Lá vem ela em passos arrastados. Nas costas tomba o peso da chegada. Ela se curva para apanhar a bagagem feita de saudade com ambas as mãos e aperta-lhe contra o peito. Não vai voltar, não tem jeito, e ela sabe disso. Em uma coluna reluzente, ainda na sala de espera do aeroporto, vê sua imagem refletida: turva, distorcida. Definitivamente, quem ela é agora. Despede-se de quem foi sem olhar para trás. Mais uma vez, como se fosse a primeira vez. Tudo está diferente de uma forma que parece até inofensiva, exceto pelo gosto amargo na boca de sua língua mordida. Já havia pago por a seus pecados tanto quanto valeriam seus sonhos. Estava limpa, estava leve.

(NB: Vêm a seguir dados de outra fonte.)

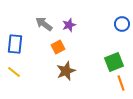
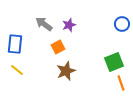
yellow line: moved 3 px right, 2 px up
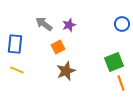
yellow line: rotated 16 degrees counterclockwise
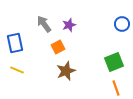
gray arrow: rotated 18 degrees clockwise
blue rectangle: moved 1 px up; rotated 18 degrees counterclockwise
orange line: moved 5 px left, 5 px down
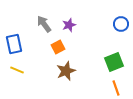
blue circle: moved 1 px left
blue rectangle: moved 1 px left, 1 px down
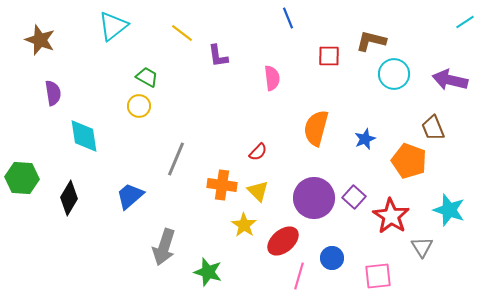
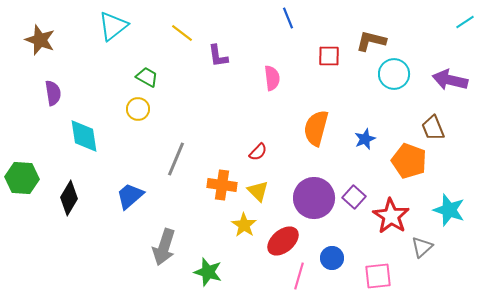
yellow circle: moved 1 px left, 3 px down
gray triangle: rotated 20 degrees clockwise
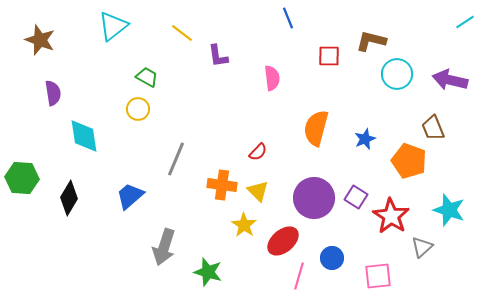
cyan circle: moved 3 px right
purple square: moved 2 px right; rotated 10 degrees counterclockwise
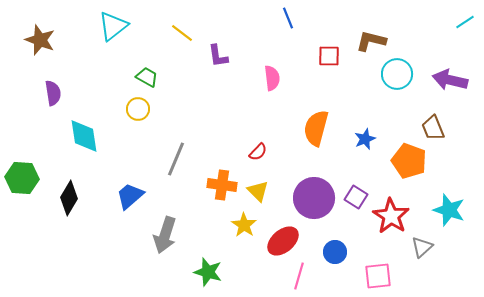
gray arrow: moved 1 px right, 12 px up
blue circle: moved 3 px right, 6 px up
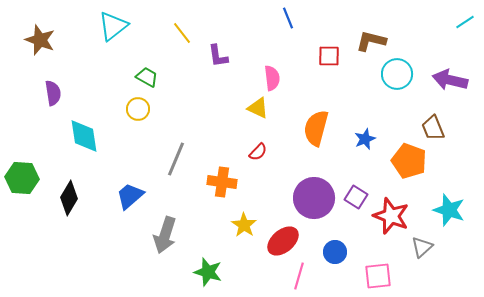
yellow line: rotated 15 degrees clockwise
orange cross: moved 3 px up
yellow triangle: moved 83 px up; rotated 20 degrees counterclockwise
red star: rotated 12 degrees counterclockwise
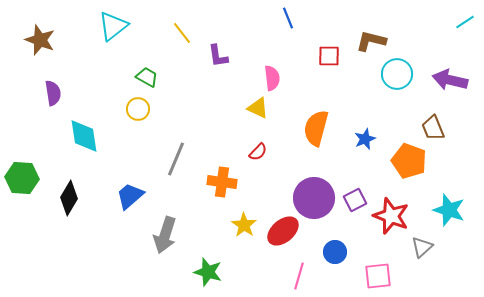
purple square: moved 1 px left, 3 px down; rotated 30 degrees clockwise
red ellipse: moved 10 px up
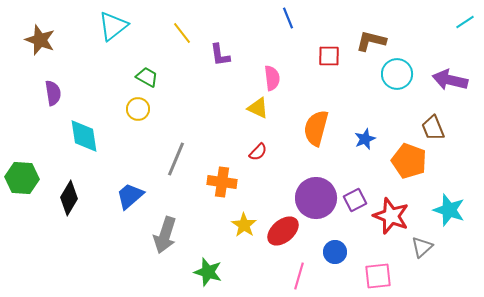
purple L-shape: moved 2 px right, 1 px up
purple circle: moved 2 px right
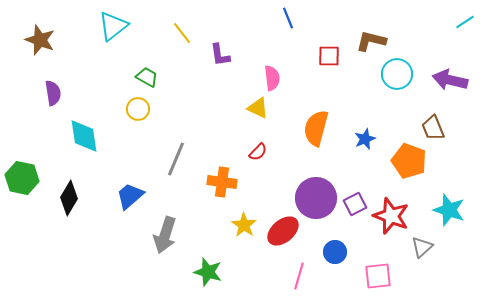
green hexagon: rotated 8 degrees clockwise
purple square: moved 4 px down
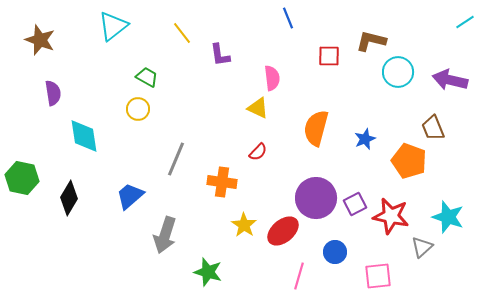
cyan circle: moved 1 px right, 2 px up
cyan star: moved 1 px left, 7 px down
red star: rotated 9 degrees counterclockwise
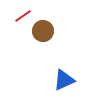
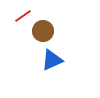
blue triangle: moved 12 px left, 20 px up
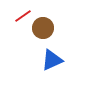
brown circle: moved 3 px up
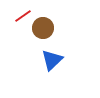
blue triangle: rotated 20 degrees counterclockwise
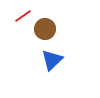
brown circle: moved 2 px right, 1 px down
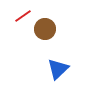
blue triangle: moved 6 px right, 9 px down
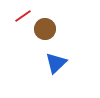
blue triangle: moved 2 px left, 6 px up
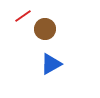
blue triangle: moved 5 px left, 1 px down; rotated 15 degrees clockwise
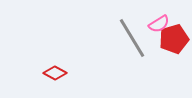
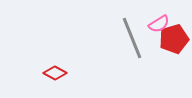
gray line: rotated 9 degrees clockwise
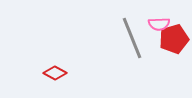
pink semicircle: rotated 30 degrees clockwise
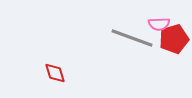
gray line: rotated 48 degrees counterclockwise
red diamond: rotated 45 degrees clockwise
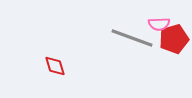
red diamond: moved 7 px up
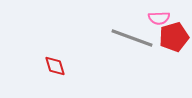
pink semicircle: moved 6 px up
red pentagon: moved 2 px up
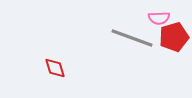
red diamond: moved 2 px down
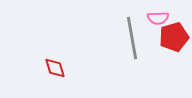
pink semicircle: moved 1 px left
gray line: rotated 60 degrees clockwise
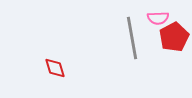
red pentagon: rotated 12 degrees counterclockwise
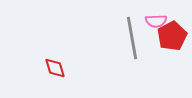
pink semicircle: moved 2 px left, 3 px down
red pentagon: moved 2 px left, 1 px up
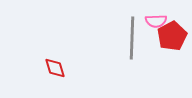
gray line: rotated 12 degrees clockwise
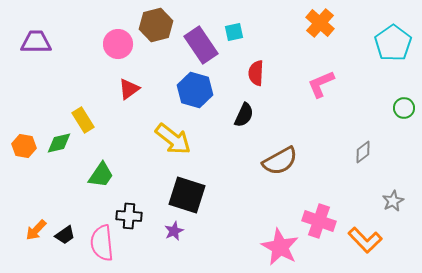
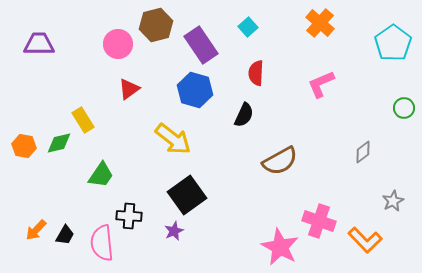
cyan square: moved 14 px right, 5 px up; rotated 30 degrees counterclockwise
purple trapezoid: moved 3 px right, 2 px down
black square: rotated 36 degrees clockwise
black trapezoid: rotated 25 degrees counterclockwise
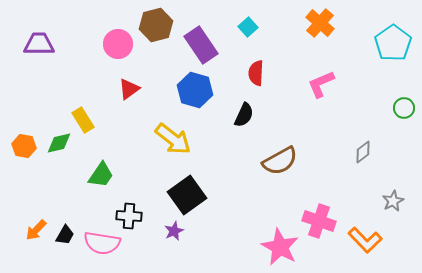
pink semicircle: rotated 75 degrees counterclockwise
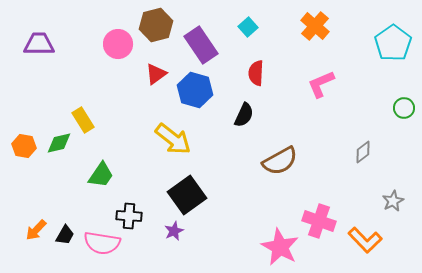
orange cross: moved 5 px left, 3 px down
red triangle: moved 27 px right, 15 px up
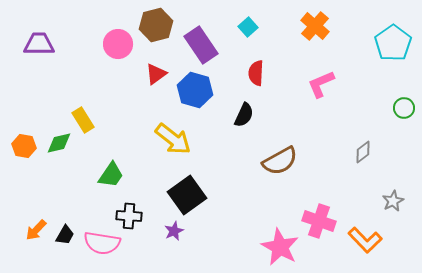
green trapezoid: moved 10 px right
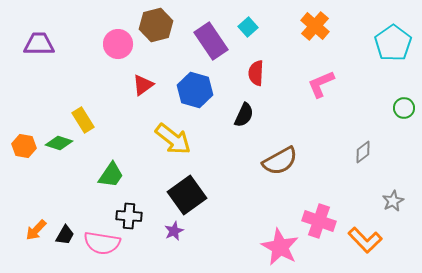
purple rectangle: moved 10 px right, 4 px up
red triangle: moved 13 px left, 11 px down
green diamond: rotated 32 degrees clockwise
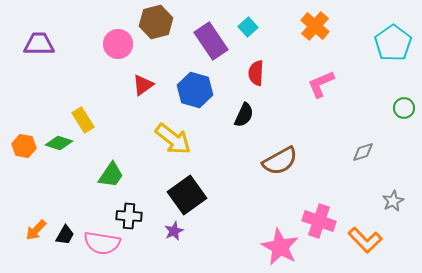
brown hexagon: moved 3 px up
gray diamond: rotated 20 degrees clockwise
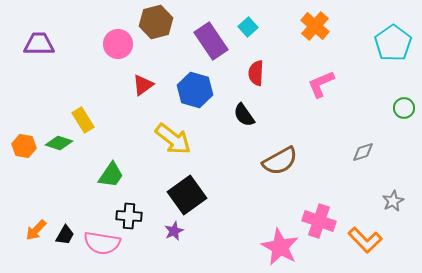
black semicircle: rotated 120 degrees clockwise
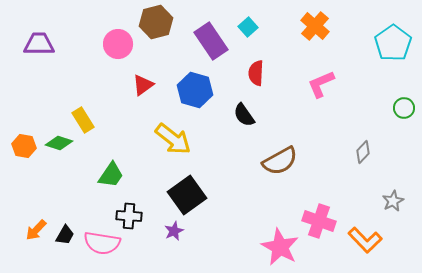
gray diamond: rotated 30 degrees counterclockwise
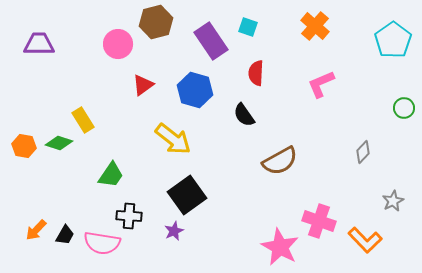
cyan square: rotated 30 degrees counterclockwise
cyan pentagon: moved 3 px up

Foi embora porque, uma vez, lhe disseram que só devia sair da casa dos seus pais se tivesse certeza que se daria bem. Abominava a ideia do certo, o correto. Não queria ter certeza alguma, não pedia por ela. A certeza lhe paralisava, lhe irritava, lhe dava a falsa sensação de que chegara ao topo e que o mundo era somente aquilo que tinha ao seu redor. Ela queria as borboletas no estômago, o frio na espinha, a garganta seca. Foi embora porque não era todo dia que lhe diziam que você devia se conformar com o que tivesse e seguir pelo caminho mais seguro.
Talvez nunca mais sinta-se em casa, uma vez que se encontra em cada coração que fez morada. Não pertencia a lugar nenhum, mas em todos, quando partia, também se deixava. Perdeu a inocência de cultivar raízes, mas não sua essência de defender amores. Descobriu que podia amar a quem quisesse, da forma que bem entendesse, contanto que não temesse o fim, já que cada recomeço era consequência de um ponto final. E ainda quando não tinha nada a ganhar, era bem mais que o resto. Era a coragem em protesto.
Ela gostava dos seus erros, de aprender com seus arrependimentos, gostava do risco, gostava do medo. Definitivamente, gostava do medo. Nasceu inconformada, incomodada. Sempre insatisfeita. Defeito visto por uns, motivação visto por ela. Agarrava o corpo inteiro de uma mão que lhe era estendida, juntava o troco dos beijos para distribuir carinho a quem precisasse. Não queria nada em troca. Fazia o melhor que podia para maquiar suas cicatrizes mesmo que sempre expusesse sua cara à tapa.
Decidiu procurar o que fizesse seu coração vibrar, sua veia pulsar. Queria se entorpecer de adrenalina, se perder em dopamina e adormecer como menina. Perdeu o emprego, as horas, algum dinheiro e por que não dizer, a cabeça? Levou consigo a vontade de tentar. Não queria o peso do que não pudesse carregar no peito. Ser feliz. Ser livre. Ser, e não apenas existir. Trancou os medos no armário, se desfez da cara amarrada, se despiu de corpo cansado, se perdeu no seu pecado. Qualquer sucesso seria um grande triunfo e qualquer fracasso, aprendizado. Foi embora porque não tinha motivos para ficar, razão pra desistir ou receio em falhar.
Ali está ela outra vez. Cabelos desgrenhados de pontas claras, pele bronzeada de marcas firmes, mãos suadas de olhos abertos. Mochila nas costas, calo nos pés, rumo ao metrô e ao desconhecido. Ela peneirou o seu passado e semeou as lembranças na terra que chamara de mãe, de sua. Ela aprendeu a driblar a distância; o mundo inteiro lhe parecia uma cidade pequena. Ela fez o melhor que pôde com o delineador. Mas ainda anda em passos arrastados, não tem pressa ou planos. Ela está numa busca que ninguém pode encontrar por ela.